Directions for this task:
Return the lines below exactly as they appear, please, starting with the first and ending with the one that contains "(813) 602-0066".

Given data:
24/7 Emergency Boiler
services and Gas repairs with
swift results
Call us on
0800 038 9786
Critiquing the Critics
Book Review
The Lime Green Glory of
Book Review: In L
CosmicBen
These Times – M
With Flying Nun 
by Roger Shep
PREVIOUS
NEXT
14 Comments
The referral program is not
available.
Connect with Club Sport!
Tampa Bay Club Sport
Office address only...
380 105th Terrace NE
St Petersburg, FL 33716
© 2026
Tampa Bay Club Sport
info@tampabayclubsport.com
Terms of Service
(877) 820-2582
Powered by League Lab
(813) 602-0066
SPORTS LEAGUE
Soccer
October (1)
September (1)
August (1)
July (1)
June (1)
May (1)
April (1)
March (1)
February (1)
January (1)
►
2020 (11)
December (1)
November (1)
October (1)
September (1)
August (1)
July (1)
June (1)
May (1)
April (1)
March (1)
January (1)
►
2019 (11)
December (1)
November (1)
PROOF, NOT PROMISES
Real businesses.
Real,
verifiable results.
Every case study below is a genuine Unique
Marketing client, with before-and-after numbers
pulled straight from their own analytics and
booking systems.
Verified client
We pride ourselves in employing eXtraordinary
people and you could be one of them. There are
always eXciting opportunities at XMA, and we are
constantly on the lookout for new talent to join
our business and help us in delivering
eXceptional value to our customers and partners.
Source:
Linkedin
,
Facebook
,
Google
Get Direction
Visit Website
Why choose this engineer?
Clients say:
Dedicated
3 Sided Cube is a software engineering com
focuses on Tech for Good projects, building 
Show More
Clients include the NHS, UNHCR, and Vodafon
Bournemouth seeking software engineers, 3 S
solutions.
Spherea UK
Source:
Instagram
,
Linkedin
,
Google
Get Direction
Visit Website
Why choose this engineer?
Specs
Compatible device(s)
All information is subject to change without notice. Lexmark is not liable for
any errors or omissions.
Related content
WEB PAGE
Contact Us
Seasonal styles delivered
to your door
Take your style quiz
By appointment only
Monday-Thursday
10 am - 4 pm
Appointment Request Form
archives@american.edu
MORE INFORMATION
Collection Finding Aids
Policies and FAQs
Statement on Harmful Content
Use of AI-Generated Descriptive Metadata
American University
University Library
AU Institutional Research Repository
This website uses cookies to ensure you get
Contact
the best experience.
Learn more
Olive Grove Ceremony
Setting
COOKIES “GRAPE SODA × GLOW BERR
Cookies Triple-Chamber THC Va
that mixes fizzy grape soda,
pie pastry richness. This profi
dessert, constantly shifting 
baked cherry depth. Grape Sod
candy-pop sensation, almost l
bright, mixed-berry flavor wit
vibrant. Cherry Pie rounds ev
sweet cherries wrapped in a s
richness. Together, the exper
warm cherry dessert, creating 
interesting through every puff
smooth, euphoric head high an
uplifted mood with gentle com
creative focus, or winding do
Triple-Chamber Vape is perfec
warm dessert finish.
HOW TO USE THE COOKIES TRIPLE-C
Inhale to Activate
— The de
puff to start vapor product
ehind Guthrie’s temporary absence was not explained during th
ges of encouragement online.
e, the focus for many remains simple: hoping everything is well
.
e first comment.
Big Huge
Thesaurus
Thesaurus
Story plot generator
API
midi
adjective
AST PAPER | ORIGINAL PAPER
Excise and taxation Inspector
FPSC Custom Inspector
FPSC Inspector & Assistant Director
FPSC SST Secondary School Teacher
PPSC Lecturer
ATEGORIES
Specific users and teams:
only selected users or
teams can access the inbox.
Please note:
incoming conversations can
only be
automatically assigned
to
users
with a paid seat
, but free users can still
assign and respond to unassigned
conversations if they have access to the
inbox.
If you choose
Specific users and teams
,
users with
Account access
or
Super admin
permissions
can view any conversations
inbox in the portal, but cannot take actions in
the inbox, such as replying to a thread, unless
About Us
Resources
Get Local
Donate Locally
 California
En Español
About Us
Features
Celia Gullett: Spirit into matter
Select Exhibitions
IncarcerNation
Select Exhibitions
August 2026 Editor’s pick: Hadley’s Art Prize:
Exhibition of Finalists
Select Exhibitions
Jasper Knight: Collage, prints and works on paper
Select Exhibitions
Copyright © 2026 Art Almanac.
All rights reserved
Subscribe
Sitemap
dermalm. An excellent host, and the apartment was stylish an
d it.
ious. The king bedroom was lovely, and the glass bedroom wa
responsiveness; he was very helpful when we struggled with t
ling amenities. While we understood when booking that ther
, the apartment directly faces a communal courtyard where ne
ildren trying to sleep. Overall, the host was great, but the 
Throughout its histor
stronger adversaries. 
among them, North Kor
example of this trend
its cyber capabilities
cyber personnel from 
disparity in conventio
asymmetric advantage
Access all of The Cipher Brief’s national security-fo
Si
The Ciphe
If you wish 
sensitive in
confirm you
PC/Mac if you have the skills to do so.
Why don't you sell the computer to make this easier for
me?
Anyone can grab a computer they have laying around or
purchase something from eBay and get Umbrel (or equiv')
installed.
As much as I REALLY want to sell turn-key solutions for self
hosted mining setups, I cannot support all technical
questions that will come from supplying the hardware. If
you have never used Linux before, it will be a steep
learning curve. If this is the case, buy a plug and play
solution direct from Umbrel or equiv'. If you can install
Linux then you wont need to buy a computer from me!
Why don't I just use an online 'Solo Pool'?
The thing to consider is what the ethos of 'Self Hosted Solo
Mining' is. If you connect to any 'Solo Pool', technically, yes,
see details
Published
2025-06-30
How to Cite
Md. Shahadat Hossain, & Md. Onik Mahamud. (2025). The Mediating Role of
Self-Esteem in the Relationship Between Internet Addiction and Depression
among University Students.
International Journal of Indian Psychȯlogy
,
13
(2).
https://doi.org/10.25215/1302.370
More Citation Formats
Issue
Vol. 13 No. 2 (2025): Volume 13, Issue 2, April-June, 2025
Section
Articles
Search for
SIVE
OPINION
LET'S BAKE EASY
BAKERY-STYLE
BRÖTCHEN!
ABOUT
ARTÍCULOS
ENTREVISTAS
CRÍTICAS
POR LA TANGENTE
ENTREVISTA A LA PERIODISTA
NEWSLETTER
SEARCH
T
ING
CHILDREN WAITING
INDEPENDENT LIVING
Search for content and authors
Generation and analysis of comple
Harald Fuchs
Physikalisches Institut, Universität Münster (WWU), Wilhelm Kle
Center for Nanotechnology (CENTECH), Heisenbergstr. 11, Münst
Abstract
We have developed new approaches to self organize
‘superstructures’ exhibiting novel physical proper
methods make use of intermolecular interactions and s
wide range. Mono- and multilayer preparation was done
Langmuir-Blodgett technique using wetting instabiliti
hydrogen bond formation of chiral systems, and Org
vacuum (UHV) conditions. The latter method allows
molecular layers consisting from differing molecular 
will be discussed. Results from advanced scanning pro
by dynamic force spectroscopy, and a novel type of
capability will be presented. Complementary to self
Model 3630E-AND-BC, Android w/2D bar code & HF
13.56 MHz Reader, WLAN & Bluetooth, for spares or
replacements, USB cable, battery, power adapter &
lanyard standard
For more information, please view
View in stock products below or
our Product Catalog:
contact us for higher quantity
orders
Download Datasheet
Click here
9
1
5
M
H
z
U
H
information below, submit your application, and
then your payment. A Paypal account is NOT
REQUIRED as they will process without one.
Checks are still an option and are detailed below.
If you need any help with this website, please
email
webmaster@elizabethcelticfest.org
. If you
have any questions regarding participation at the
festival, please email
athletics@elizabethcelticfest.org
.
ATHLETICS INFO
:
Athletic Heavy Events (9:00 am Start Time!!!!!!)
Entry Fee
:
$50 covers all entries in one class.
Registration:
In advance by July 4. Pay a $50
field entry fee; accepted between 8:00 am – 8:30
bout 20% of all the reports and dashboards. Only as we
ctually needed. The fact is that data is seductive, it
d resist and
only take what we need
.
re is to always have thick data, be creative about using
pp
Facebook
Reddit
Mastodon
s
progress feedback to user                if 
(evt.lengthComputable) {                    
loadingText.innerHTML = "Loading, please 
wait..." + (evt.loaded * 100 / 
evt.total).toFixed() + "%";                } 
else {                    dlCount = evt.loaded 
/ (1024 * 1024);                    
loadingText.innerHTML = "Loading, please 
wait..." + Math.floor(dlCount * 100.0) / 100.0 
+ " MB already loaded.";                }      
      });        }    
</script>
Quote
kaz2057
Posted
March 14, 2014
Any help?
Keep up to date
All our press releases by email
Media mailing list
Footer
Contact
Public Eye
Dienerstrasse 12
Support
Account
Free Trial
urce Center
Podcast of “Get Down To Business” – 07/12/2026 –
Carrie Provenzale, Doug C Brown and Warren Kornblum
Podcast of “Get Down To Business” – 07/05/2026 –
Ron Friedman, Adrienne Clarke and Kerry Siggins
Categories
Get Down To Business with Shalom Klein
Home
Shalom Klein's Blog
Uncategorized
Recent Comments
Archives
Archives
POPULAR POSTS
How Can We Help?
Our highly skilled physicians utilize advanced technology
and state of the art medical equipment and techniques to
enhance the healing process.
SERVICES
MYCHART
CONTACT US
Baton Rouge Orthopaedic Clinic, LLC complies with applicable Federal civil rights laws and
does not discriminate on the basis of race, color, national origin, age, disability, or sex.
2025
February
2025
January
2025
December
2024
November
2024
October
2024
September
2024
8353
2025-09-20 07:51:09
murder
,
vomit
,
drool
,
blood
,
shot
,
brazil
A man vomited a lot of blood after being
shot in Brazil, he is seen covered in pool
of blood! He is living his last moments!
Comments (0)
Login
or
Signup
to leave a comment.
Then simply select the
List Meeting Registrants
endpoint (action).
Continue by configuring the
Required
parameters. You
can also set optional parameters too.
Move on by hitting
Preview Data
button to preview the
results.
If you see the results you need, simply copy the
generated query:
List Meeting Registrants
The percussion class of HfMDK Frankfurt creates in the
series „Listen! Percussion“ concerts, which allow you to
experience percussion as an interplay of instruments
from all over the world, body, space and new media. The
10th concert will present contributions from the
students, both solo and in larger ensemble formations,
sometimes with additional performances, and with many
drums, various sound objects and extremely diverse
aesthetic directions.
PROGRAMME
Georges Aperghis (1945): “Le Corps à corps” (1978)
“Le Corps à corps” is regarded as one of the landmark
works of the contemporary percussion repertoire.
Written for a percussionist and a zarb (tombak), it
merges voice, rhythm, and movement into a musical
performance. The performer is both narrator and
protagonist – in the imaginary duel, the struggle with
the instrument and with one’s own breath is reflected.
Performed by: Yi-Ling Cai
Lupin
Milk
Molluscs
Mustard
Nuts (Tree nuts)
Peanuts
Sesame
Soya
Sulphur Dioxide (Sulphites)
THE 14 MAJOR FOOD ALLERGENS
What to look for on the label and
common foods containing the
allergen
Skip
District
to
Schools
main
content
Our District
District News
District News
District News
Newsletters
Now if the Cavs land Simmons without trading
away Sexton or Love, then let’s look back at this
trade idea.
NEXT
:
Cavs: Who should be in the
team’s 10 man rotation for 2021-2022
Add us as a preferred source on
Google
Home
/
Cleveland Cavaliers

Exercise response:
24/7 Emergency Boiler
services and Gas repairs with
swift results
Call us on
0800 038 9786
Critiquing the Critics
Book Review
The Lime Green Glory of
Book Review: In L
CosmicBen
These Times – M
With Flying Nun 
by Roger Shep
PREVIOUS
NEXT
14 Comments
The referral program is not
available.
Connect with Club Sport!
Tampa Bay Club Sport
Office address only...
380 105th Terrace NE
St Petersburg, FL 33716
© 2026
Tampa Bay Club Sport
info@tampabayclubsport.com
Terms of Service
(877) 820-2582
Powered by League Lab
(813) 602-0066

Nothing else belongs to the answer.